Frequently Asked Questions About Homemade Fried Doughnuts
Why did my doughnuts stay dense and not rise? Yeast was dead or milk was too hot and killed it, or rising spot was too cold. Warm milk should be about thirty-eight Celsius—blood temperature basically. You want a warm rise spot, not hot. If kitchen’s cold, add thirty minutes to the rising time.
Can I use a stand mixer the whole time? Yeah. Dough hook on low for six minutes instead of kneading by hand. Easier. Same result.
The caramel cream is too thin to pipe. Let it chill longer or whisk in a tablespoon of flour mixed with cornstarch. Gets thicker faster.

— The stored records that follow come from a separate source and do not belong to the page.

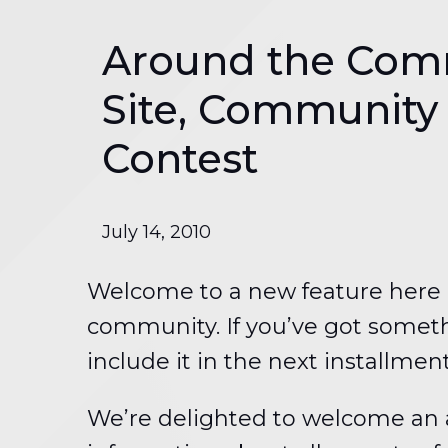
Around the Com
Site, Community
Contest
July 14, 2010
Welcome to a new feature here o
community. If you’ve got someth
include it in the next installmen
We’re delighted to welcome an a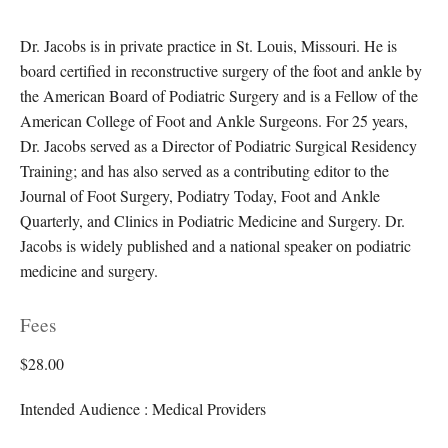
Dr. Jacobs is in private practice in St. Louis, Missouri. He is
board certified in reconstructive surgery of the foot and ankle by
the American Board of Podiatric Surgery and is a Fellow of the
American College of Foot and Ankle Surgeons. For 25 years,
Dr. Jacobs served as a Director of Podiatric Surgical Residency
Training; and has also served as a contributing editor to the
Journal of Foot Surgery, Podiatry Today, Foot and Ankle
Quarterly, and Clinics in Podiatric Medicine and Surgery. Dr.
Jacobs is widely published and a national speaker on podiatric
medicine and surgery.
Fees
$28.00
Intended Audience : Medical Providers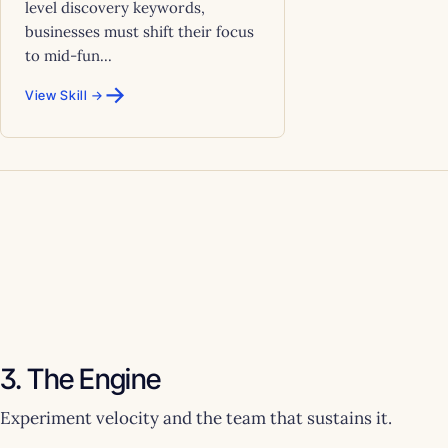
level discovery keywords,
businesses must shift their focus
to mid-fun...
→
View Skill →
3. The Engine
Experiment velocity and the team that sustains it.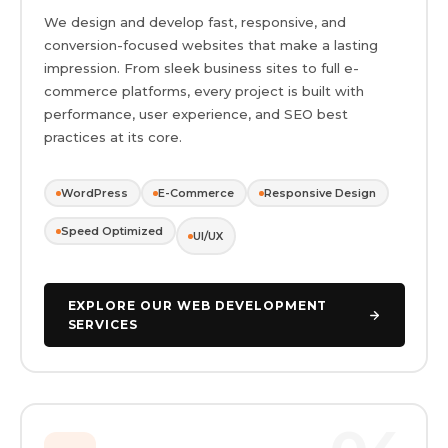
We design and develop fast, responsive, and
conversion-focused websites that make a lasting
impression. From sleek business sites to full e-
commerce platforms, every project is built with
performance, user experience, and SEO best
practices at its core.
WordPress
E-Commerce
Responsive Design
Speed Optimized
UI/UX
EXPLORE OUR WEB DEVELOPMENT
SERVICES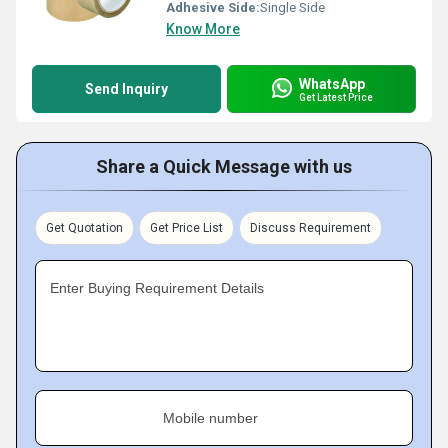
Adhesive Side:
Single Side
Know More
WhatsApp
Send Inquiry
Get Latest Price
Share a Quick Message with us
Get Quotation
Get Price List
Discuss Requirement
Enter Buying Requirement Details
Mobile number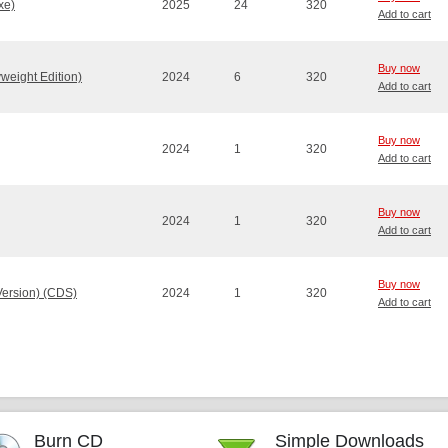
xe)
2025
24
320
Add to cart
Buy now
weight Edition)
2024
6
320
Add to cart
Buy now
2024
1
320
Add to cart
Buy now
2024
1
320
Add to cart
Buy now
Version) (CDS)
2024
1
320
Add to cart
Burn CD
Simple Downloads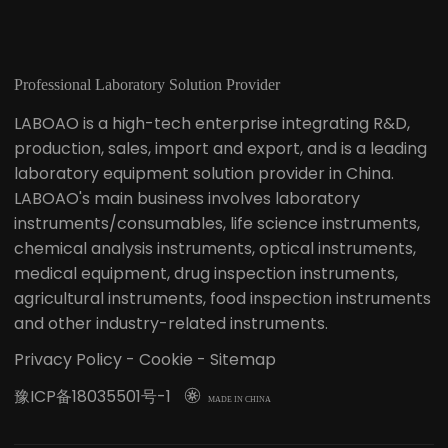
Professional Laboratory Solution Provider
LABOAO is a high-tech enterprise integrating R&D,
production, sales, import and export, and is a leading
laboratory equipment solution provider in China.
LABOAO's main business involves laboratory
instruments/consumables, life science instruments,
chemical analysis instruments, optical instruments,
medical equipment, drug inspection instruments,
agricultural instruments, food inspection instruments
and other industry-related instruments.
Privacy Policy
-
Cookie
-
Sitemap
豫ICP备18035501号-1

MADE IN CHINA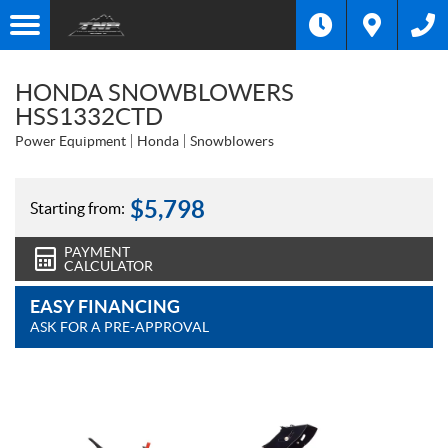
HONDA SNOWBLOWERS
HSS1332CTD
Power Equipment
Honda
Snowblowers
$
5,798
Starting from:
PAYMENT
CALCULATOR
EASY FINANCING
ASK FOR A PRE-APPROVAL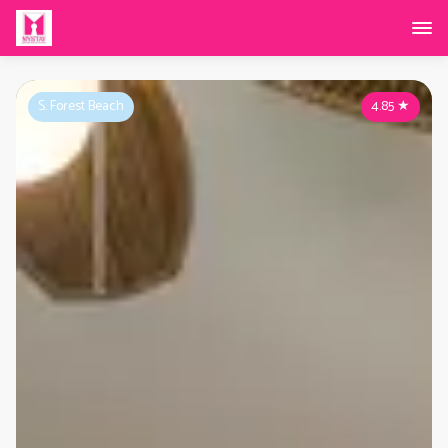
S. Forest Beach
4.85
★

How long do these stay crispy? Three hours maybe. They’re best warm. After that they soften. Not bad, just not the same as when they came out of the oil.
Can I make the dough the night before? Rise it halfway, punch down, put it in the fridge overnight. Pull it out, let it come to room temp and finish rising the next morning. Dough actually tastes better with the slow cold rise.
What if I don’t have Maldon salt? Kosher salt works. Flakes sit on top same way. Regular table salt dissolves too fast. Avoid it.
Do I have to inject the filling or can I do something else? Cut them in half and sandwich cream between. Messier. Easier to execute. Different texture but still works. Injecting just distributes it better.
Oil keeps burning doughnuts on the outside before inside cooks. Oil’s too hot. Get a thermometer. One-seventy-five Celsius. Not one-eighty. That five degrees matters way more than you’d think.